_Your task_
Starting with the line that has "из натуральных материалов" in the records below and stopping after the line that has "ОСТАВИТЬ ОТЗЫВ", output every line exactly and nothing else; skip pictures.

(Stored data)
------------------------
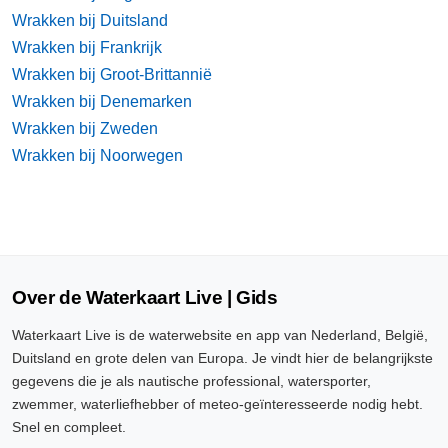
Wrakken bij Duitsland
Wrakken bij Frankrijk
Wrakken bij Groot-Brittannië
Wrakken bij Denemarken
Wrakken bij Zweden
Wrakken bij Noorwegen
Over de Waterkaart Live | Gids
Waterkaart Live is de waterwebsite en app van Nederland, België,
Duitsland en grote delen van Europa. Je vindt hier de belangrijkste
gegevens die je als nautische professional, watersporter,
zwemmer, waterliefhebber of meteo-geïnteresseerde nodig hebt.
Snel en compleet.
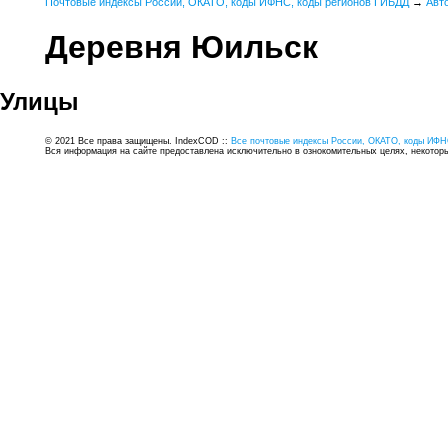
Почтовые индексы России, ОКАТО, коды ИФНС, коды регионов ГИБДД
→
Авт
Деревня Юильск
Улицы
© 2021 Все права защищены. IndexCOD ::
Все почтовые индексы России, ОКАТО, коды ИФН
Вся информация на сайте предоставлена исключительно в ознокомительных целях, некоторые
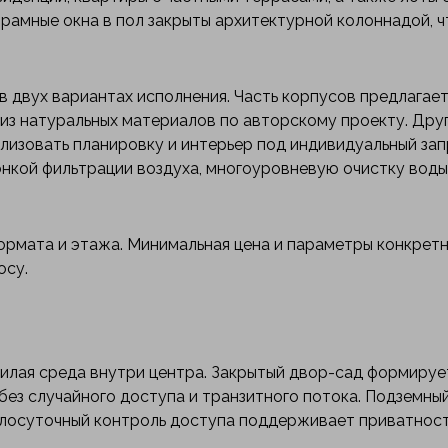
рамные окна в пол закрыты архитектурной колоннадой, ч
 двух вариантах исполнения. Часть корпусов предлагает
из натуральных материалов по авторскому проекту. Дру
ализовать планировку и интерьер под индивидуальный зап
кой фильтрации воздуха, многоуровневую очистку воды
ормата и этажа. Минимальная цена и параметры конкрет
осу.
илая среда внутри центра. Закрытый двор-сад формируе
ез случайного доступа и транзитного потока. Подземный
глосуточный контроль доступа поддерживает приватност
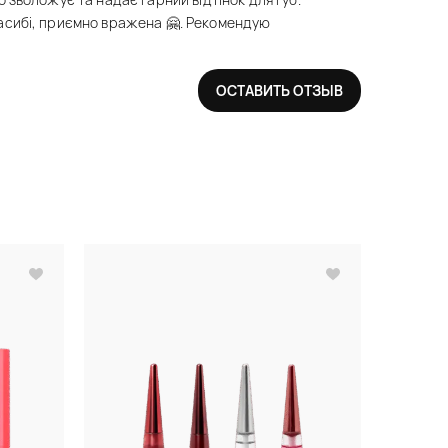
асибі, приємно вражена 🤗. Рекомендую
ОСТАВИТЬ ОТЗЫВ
------------------------
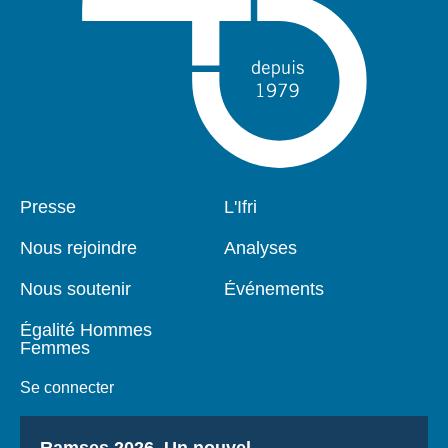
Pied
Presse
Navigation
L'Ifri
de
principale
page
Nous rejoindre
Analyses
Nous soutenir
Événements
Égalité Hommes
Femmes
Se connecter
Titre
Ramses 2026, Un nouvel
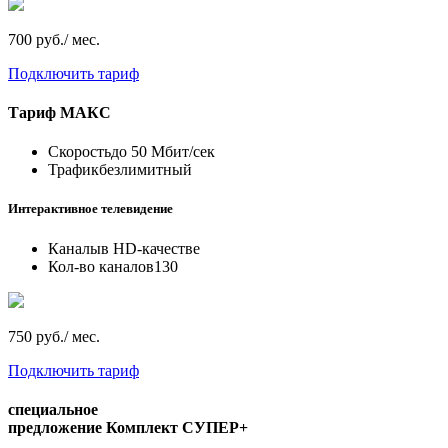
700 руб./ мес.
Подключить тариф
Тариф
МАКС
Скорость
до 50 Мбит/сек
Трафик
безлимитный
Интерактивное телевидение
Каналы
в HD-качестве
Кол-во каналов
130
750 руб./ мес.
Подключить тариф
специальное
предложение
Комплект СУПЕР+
------------------------
_Expected answer_
из натуральных материалов по авторскому проекту. Дру
ализовать планировку и интерьер под индивидуальный зап
кой фильтрации воздуха, многоуровневую очистку воды
ормата и этажа. Минимальная цена и параметры конкрет
осу.
илая среда внутри центра. Закрытый двор-сад формируе
ез случайного доступа и транзитного потока. Подземный
глосуточный контроль доступа поддерживает приватност
асибі, приємно вражена 🤗. Рекомендую
ОСТАВИТЬ ОТЗЫВ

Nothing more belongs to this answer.